La défense du Dr Succès Masra est sortie de son silence vendredi à Dakar. Dans une déclaration solennelle, Maître Saïd Larifou, avocat à la Cour, inscrit au Barreau de Moroni et diplômé de l’Université Panthéon-Paris-Sorbonne, a demandé la libération immédiate de l’ancien Premier ministre tchadien et président du parti Les Transformateurs, actuellement incarcéré. Une prise de position qui relance avec vigueur le débat autour d’un dossier judiciaire et politique au cœur de nombreuses controverses.
Cette déclaration intervient alors que plusieurs voix, au Tchad comme à l’international, dénoncent la détention du Dr Succès Masra, considéré comme l’une des principales figures de l’opposition au régime du président Mahamat Idriss Déby Itno.
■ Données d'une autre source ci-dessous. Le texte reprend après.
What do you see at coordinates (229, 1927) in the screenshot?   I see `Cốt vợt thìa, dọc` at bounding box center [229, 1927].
Organisations de la société civile, acteurs politiques et ONG de défense des droits humains multiplient les interpellations, évoquant une affaire à forte connotation politique.
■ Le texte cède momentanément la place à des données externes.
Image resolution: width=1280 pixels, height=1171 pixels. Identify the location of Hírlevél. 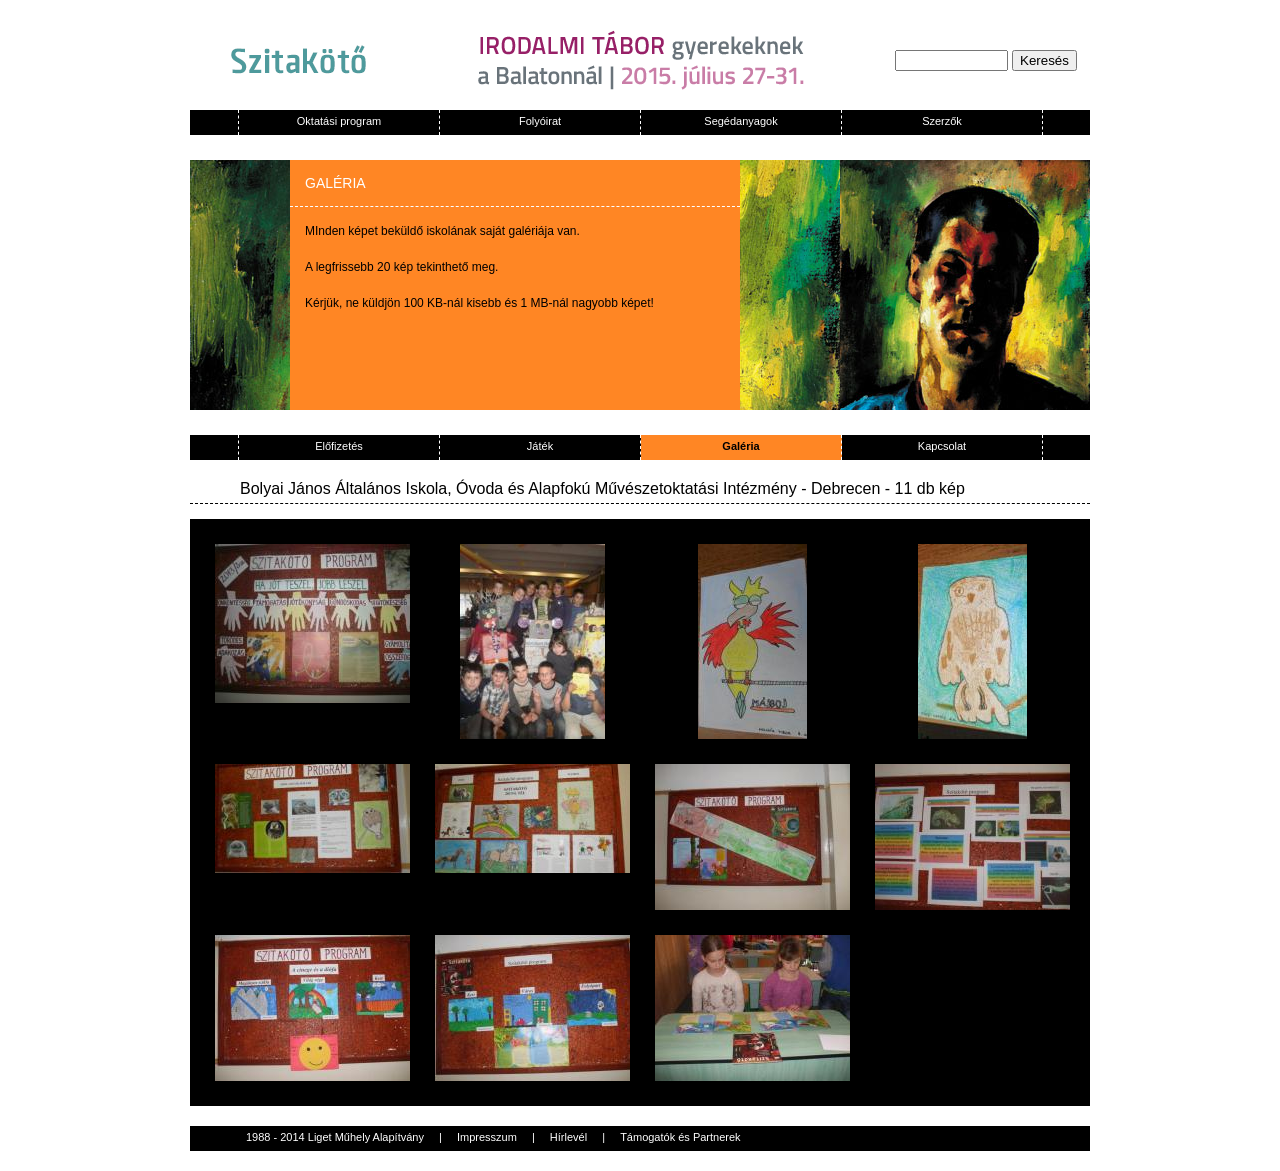 (568, 1137).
Une condamnation au centre des critiques
Le 9 août 2025, le Dr Succès Masra a été condamné à vingt ans de prison ferme pour « diffusion de messages à caractère haineux et xénophobe » et « complicité de meurtre » dans le cadre de l’affaire dite de Mandakao. Une décision que la défense qualifie d’irrégulière et de profondément politique. Pour Me Saïd Larifou, ce procès viserait avant tout à écarter durablement un adversaire politique majeur de la scène nationale.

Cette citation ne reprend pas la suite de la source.